**Problem to work on**
Without the pictures, set down everything in the listing exactly.

**The input**
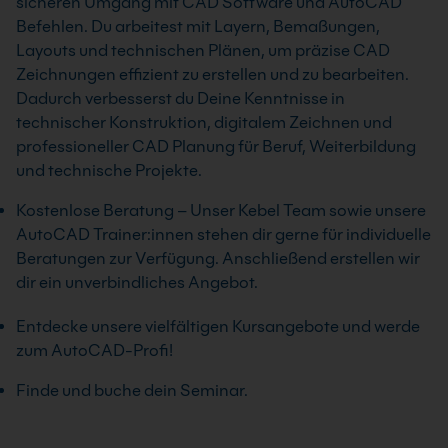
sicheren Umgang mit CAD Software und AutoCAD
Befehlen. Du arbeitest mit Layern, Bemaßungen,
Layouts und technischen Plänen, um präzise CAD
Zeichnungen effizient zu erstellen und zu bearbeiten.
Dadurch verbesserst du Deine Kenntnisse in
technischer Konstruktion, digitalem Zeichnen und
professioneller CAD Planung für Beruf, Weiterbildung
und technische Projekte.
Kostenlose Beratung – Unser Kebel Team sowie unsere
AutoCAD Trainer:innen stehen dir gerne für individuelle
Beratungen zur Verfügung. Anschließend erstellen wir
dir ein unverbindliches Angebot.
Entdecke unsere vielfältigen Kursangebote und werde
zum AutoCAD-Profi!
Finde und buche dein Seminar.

**Exercise output**
sicheren Umgang mit CAD Software und AutoCAD
Befehlen. Du arbeitest mit Layern, Bemaßungen,
Layouts und technischen Plänen, um präzise CAD
Zeichnungen effizient zu erstellen und zu bearbeiten.
Dadurch verbesserst du Deine Kenntnisse in
technischer Konstruktion, digitalem Zeichnen und
professioneller CAD Planung für Beruf, Weiterbildung
und technische Projekte.
Kostenlose Beratung – Unser Kebel Team sowie unsere
AutoCAD Trainer:innen stehen dir gerne für individuelle
Beratungen zur Verfügung. Anschließend erstellen wir
dir ein unverbindliches Angebot.
Entdecke unsere vielfältigen Kursangebote und werde
zum AutoCAD-Profi!
Finde und buche dein Seminar.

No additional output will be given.